Rebecca Hall is phenomenal. She sets up Margaret in such a way in the first fifteen that you believe the paranoia, the fear, the crazy story. In lesser hands, the early handling of Margaret could’ve probably derailed the film, but in Hall’s, you are instantly drawn to her. Roth is and always has been outstanding. Roth’s demeanour here makes him absolutely terrifying, even when he starts to mention the outlandish things he has allegedly done, but the audience knows what Margaret knows, and the outlandish seems menancing. Roth’s David asserts himself over Margaret from the get-go, just like their relationship never ended. To round it out, Kaufman is fantastic as Abbie. Going from a relatively worry-free kid to anxiety ridden over what is happening to her mother. It’s nicely nuanced early on, and it complements Hall’s performance.

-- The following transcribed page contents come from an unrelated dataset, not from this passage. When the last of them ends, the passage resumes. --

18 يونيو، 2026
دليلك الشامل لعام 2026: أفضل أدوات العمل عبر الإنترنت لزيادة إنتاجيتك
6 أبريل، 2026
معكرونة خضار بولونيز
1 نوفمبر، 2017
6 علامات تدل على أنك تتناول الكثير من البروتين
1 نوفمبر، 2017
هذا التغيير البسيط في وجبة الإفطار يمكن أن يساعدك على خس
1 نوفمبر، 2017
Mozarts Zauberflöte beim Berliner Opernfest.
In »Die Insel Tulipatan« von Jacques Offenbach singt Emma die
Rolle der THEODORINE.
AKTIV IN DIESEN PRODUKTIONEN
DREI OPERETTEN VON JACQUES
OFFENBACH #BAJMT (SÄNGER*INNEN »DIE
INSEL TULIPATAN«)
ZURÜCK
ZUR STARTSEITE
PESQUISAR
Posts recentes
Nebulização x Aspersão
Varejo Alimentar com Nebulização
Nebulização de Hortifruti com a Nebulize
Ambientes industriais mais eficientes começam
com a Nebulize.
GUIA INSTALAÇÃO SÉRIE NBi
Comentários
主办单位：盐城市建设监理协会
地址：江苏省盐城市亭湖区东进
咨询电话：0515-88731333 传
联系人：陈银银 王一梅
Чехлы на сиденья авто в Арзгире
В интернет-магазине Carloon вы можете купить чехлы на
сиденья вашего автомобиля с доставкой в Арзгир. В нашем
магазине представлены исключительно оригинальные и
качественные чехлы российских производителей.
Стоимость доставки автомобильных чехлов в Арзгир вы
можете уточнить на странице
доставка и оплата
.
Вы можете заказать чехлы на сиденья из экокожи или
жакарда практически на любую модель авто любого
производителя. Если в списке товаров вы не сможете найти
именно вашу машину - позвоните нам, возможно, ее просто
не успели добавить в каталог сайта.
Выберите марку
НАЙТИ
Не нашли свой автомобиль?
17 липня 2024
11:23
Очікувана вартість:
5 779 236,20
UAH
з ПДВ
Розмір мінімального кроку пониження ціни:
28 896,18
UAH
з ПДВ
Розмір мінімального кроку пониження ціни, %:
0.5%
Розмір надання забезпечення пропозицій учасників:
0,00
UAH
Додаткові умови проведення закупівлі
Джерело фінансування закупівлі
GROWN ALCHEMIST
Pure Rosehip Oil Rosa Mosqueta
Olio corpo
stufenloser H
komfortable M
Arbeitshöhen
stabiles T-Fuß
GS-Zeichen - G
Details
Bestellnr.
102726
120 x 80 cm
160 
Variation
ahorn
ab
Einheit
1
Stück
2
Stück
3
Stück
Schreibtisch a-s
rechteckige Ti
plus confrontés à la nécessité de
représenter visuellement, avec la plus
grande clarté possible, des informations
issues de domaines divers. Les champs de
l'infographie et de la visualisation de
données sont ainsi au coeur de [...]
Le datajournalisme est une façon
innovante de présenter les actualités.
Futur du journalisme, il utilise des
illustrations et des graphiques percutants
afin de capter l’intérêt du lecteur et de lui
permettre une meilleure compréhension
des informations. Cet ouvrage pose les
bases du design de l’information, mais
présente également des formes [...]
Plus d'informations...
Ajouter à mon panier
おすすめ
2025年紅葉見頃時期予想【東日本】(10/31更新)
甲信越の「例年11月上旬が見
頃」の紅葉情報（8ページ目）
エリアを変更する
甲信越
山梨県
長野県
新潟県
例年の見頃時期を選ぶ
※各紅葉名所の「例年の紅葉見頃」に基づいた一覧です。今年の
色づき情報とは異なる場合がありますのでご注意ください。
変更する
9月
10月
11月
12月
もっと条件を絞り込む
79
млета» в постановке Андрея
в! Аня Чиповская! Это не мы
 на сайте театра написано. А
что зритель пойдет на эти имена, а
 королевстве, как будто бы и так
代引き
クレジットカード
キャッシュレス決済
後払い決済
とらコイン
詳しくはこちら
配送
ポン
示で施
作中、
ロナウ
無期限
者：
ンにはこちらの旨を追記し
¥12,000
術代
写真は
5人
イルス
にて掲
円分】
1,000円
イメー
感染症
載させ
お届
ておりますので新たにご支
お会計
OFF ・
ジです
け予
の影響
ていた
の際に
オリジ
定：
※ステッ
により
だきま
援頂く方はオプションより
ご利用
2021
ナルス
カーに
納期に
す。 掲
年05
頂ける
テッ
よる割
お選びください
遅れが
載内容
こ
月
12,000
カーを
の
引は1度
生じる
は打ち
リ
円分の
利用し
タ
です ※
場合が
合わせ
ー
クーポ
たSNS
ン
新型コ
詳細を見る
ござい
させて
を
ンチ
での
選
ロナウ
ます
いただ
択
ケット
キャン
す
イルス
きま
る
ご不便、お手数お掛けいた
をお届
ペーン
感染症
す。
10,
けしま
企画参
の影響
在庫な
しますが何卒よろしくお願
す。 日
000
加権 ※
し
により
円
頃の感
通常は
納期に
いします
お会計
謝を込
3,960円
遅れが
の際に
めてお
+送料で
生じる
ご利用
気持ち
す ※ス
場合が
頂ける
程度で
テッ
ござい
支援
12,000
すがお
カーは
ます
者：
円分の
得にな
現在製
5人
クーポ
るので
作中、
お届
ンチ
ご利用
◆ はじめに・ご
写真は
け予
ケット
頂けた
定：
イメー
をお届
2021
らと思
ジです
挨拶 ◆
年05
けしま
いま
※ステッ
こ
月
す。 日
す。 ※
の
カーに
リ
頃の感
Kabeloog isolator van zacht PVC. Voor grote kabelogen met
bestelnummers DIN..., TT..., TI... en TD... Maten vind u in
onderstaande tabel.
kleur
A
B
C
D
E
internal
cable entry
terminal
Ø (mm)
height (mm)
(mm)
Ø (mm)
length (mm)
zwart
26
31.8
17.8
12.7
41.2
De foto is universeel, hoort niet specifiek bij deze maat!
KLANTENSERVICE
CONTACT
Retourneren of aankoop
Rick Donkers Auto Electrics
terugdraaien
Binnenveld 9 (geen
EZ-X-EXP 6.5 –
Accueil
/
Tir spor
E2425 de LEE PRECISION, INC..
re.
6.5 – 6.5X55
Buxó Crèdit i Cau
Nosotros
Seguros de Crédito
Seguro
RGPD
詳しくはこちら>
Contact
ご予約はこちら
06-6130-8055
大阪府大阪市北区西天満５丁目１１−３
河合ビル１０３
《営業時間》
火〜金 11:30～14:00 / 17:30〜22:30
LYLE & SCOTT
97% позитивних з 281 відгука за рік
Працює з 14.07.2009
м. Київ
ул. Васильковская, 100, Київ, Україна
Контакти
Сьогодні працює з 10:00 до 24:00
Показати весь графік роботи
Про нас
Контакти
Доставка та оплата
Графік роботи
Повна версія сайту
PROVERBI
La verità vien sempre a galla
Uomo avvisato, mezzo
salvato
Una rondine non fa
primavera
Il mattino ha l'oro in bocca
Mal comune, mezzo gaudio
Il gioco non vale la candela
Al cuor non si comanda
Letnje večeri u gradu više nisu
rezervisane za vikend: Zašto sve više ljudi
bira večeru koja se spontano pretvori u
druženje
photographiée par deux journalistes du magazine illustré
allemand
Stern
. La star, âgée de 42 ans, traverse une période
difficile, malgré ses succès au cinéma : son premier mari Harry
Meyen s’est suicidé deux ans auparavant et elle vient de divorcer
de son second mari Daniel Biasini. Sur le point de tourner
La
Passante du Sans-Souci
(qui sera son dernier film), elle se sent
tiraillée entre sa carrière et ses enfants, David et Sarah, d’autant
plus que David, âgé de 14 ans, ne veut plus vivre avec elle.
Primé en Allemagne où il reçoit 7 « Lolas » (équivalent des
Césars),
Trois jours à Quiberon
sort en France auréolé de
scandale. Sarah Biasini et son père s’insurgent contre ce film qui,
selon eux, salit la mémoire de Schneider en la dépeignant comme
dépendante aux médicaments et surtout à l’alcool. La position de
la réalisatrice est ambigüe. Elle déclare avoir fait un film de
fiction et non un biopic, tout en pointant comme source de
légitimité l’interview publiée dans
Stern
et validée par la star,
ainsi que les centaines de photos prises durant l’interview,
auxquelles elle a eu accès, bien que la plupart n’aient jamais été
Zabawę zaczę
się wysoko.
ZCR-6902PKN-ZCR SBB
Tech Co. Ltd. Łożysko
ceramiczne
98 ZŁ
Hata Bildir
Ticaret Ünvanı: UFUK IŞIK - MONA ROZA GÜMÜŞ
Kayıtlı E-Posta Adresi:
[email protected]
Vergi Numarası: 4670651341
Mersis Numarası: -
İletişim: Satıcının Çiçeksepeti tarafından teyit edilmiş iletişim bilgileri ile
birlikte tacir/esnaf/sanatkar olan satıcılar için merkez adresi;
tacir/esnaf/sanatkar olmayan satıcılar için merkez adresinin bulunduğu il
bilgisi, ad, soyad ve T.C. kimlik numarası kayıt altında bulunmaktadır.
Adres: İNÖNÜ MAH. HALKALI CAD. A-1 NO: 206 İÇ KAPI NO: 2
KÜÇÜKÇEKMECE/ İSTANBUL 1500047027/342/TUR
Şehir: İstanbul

Semans writing is the wildest part of the film. It grounds itself in the real world and then hits us with a crazy idea and then runs with it. The pacing is good, and he manages to keep it humming until the third act finale, which goes bonkers but delivers on its earlier promise. Semans directs the film well, the early scenes are all very clincal and clean, and it gets a bit more erratic as the film progresses.

Some may not like the ending, but as a metaphor, it works. Resurrection risks squandering its brillant beginning, but Hall carries the film through to the end. Resurrection is worth seeing purely for Hall’s performance. However, the left turn the film makes and then doubles down on makes this complusive viewing.

Resurrection is available in Australia on Digital from November 30, 2022.